What lenders are required to tell borrowers
The FCA requires mortgage lenders to treat customers whose deals are ending fairly, including prompting them ahead of the switch to a standard variable rate. Under the mortgage charter arrangements introduced during the 2023 rate rises, many borrowers can lock in a new deal early and still switch to a cheaper rate if one becomes available before the old deal ends, without paying a fee to do so. Borrowers approaching the end of a fixed term can request an updated mortgage statement from their lender at any time, showing the exact date their current deal ends and the standard variable rate they would move to if no action is taken. Combined with published average and best-buy rate data, this gives most homeowners enough information to compare the practical cost of switching against the cost of remaining on their lender's fallback rate.

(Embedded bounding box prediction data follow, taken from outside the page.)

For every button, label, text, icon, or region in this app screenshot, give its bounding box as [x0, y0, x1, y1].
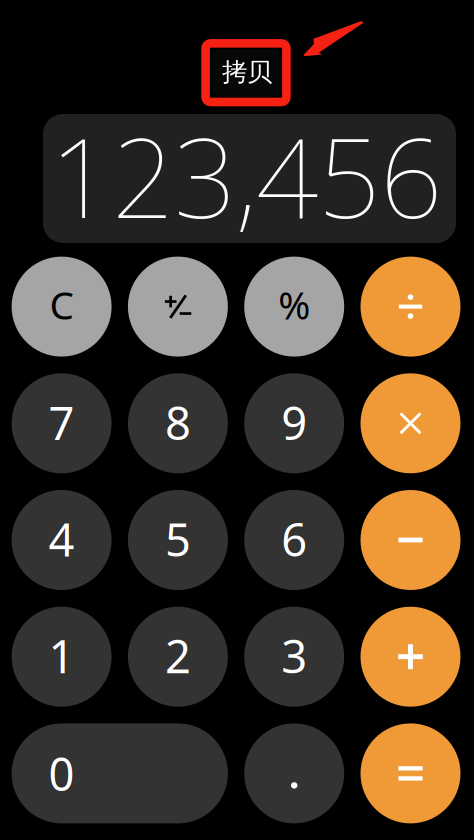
- staticText: 5: [165, 509, 191, 569]
- button[interactable]: Plus minus: [128, 257, 228, 357]
- button[interactable]: C: [12, 257, 112, 357]
- staticText: 3: [281, 626, 307, 686]
- staticText: 4: [49, 509, 75, 569]
- staticText: 拷贝: [222, 56, 272, 88]
- staticText: 9: [281, 392, 307, 452]
- staticText: 123,456: [50, 103, 442, 248]
- button[interactable]: 2: [128, 607, 228, 707]
- button[interactable]: Multiply: [360, 373, 460, 473]
- button[interactable]: 6: [244, 490, 344, 590]
- staticText: 7: [49, 392, 75, 452]
- button[interactable]: %: [244, 257, 344, 357]
- staticText: 1: [49, 626, 75, 686]
- button[interactable]: 5: [128, 490, 228, 590]
- staticText: 6: [281, 509, 307, 569]
- staticText: 0: [49, 743, 75, 804]
- button[interactable]: 9: [244, 373, 344, 473]
- button[interactable]: 1: [12, 607, 112, 707]
- staticText: %: [278, 279, 310, 330]
- button[interactable]: Add: [360, 607, 460, 707]
- button[interactable]: 4: [12, 490, 112, 590]
- staticText: 8: [165, 392, 191, 452]
- button[interactable]: 0: [12, 723, 228, 823]
- button[interactable]: 3: [244, 607, 344, 707]
- button[interactable]: Decimal point: [244, 723, 344, 823]
- staticText: 2: [165, 626, 191, 686]
- button[interactable]: 8: [128, 373, 228, 473]
- button[interactable]: Equals: [360, 723, 460, 823]
- button[interactable]: Subtract: [360, 490, 460, 590]
- button[interactable]: Divide: [360, 257, 460, 357]
- button[interactable]: 拷贝: [212, 49, 282, 97]
- button[interactable]: 7: [12, 373, 112, 473]
- staticText: C: [50, 279, 74, 330]
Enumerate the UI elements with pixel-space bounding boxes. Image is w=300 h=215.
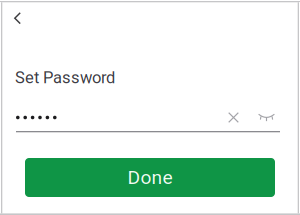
button[interactable]: Done	[25, 158, 275, 197]
button[interactable]: Show password	[253, 107, 280, 128]
staticText: Set Password	[15, 68, 115, 87]
button[interactable]: Back	[0, 0, 35, 36]
button[interactable]: Clear	[223, 107, 244, 128]
staticText: Done	[128, 166, 172, 189]
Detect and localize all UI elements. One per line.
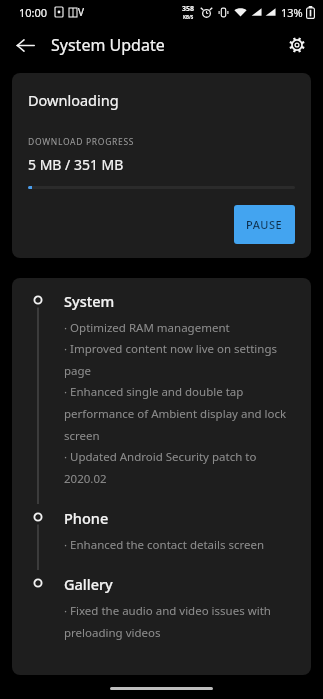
staticText: 10:00 xyxy=(19,5,48,20)
staticText: · Enhanced the contact details screen xyxy=(64,537,265,553)
staticText: · Improved content now live on settings … xyxy=(64,341,297,379)
staticText: KB/S xyxy=(183,14,194,20)
staticText: System Update xyxy=(51,34,165,56)
button[interactable]: PAUSE xyxy=(234,205,295,244)
staticText: 358 xyxy=(182,4,195,14)
staticText: Phone xyxy=(64,508,109,528)
staticText: · Optimized RAM management xyxy=(64,320,230,336)
staticText: Downloading xyxy=(28,90,119,110)
button[interactable]: Settings xyxy=(279,27,315,63)
staticText: · Enhanced single and double tap perform… xyxy=(64,384,297,444)
staticText: · Updated Android Security patch to 2020… xyxy=(64,449,297,487)
staticText: · Fixed the audio and video issues with … xyxy=(64,603,297,641)
staticText: 5 MB / 351 MB xyxy=(28,155,124,174)
staticText: Gallery xyxy=(64,574,113,594)
staticText: System xyxy=(64,291,115,311)
staticText: V xyxy=(78,5,84,19)
staticText: PAUSE xyxy=(246,217,283,232)
button[interactable]: Back xyxy=(7,27,43,63)
staticText: DOWNLOAD PROGRESS xyxy=(28,136,135,148)
staticText: 13% xyxy=(281,5,303,20)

For further reading on this topic, see UK Mortgage Rates: Are They Still Below 5% - And Where to Find Them, UK Mortgage Rates Forecast 2026-2027: Expert Predictions, Free UK Finance Tools 2026 - Tax, Mortgage, VAT, Salary & More and Scottish Mortgage Investment Trust: What It Is, What It Holds and How to Buy.
This article is for information only and does not constitute financial, legal or tax advice. Rules, rates and figures can change: always check current details with the relevant primary source or a regulated adviser before making a decision.
Sources
- Bank of England, Monetary Policy Committee decisions and mortgage approvals data
- Moneyfacts, average and best-buy fixed and standard variable rate data
- UK Finance, fixed-rate mortgage expiry estimates
- Financial Conduct Authority, mortgage charter and fair treatment rules
What is the Bank of England base rate right now?
The base rate is 3.75%, held on 18 June 2026 by a seven to two vote of the Monetary Policy Committee, the latest in a series of holds dating back to December 2025.
Why are fixed mortgage rates so much higher than the base rate?
Fixed rates are priced mainly on swap rates, which reflect market expectations for interest rates over the life of the deal, rather than on the base rate itself, so the two can move independently.
What happens if I do nothing when my fixed deal ends?
The mortgage automatically moves onto the lender's standard variable rate, which averaged around 7.13% in July 2026, materially higher than the average fixed rate.
Are mortgage rates expected to fall for the rest of 2026?
Forecasts are split. Some economists expect further base rate cuts, others expect the rate to be held at 3.75%, and a minority expect a rise if inflation from the Middle East conflict feeds through further.
How many fixed-rate mortgages are ending in 2026?
UK Finance estimates around 1.8 million fixed-rate mortgages are due to expire across the UK in 2026, following roughly 1.6 million in 2025.